In the Midwest, Indiana, Purdue and Illinois have similar bottlenecks. In the Northeast, Northeastern’s combined engineering and computer science programs have become more difficult to master than many Ivy divisions. Even the University of Wisconsin, once known for its broad access, now reports significantly lower admission rates in engineering and data science.
For parents and students, the message is sobering: The real competition may not be “between” colleges, but “within” them.
Make sense of it all
Should students “game” the system by applying to an easier major? Not necessarily. Admissions officers know this trick and often review applications holistically. A student with extensive experience in robotics competitions suddenly applying to major in philosophy will raise eyebrows.
A better approach is “enlightened realism.” Understand that majors differ in popularity and ability. Explore related or interdisciplinary fields – data science, information systems or applied mathematics – where interest is high but space is slightly more flexible.
Families can also apply directly to institutional admissions or research offices. A polite email asking if the college can share application data by major often yields helpful tips or a link to an obscure public record.

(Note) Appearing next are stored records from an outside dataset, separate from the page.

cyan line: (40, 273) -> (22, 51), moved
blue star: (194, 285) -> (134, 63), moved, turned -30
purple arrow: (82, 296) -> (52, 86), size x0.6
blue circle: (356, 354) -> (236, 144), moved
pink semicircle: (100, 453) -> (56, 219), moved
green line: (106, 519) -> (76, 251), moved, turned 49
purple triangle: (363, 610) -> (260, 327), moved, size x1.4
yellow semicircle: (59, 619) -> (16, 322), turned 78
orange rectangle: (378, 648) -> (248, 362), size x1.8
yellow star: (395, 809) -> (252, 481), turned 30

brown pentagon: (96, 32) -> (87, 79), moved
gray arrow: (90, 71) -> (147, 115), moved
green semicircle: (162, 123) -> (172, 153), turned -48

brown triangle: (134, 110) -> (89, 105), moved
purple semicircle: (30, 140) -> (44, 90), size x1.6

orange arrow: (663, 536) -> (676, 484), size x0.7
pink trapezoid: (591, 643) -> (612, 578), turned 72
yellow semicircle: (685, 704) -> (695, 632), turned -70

Universities appreciate surveys based on genuine interest rather than statistics alone.
The essentials
The hunt for admission rates by specialty is part research project, part scavenger hunt. There is no single database: just fragments scattered across university websites, public dashboards and national education archives.
However, the reward is real. Understanding where competition is fiercest allows families to plan more strategically and avoid unpleasant surprises come April.
As with many things in education, information is power. The student who digs a little deeper – beyond the glossy brochures and headlines – learns not only how selective a university is, but also “why.” And this knowledge can make all the difference between a dream deferred and a door opened.
Gerald Bradshaw is an international college admissions consultant with Bradshaw College Consulting in Crown Point.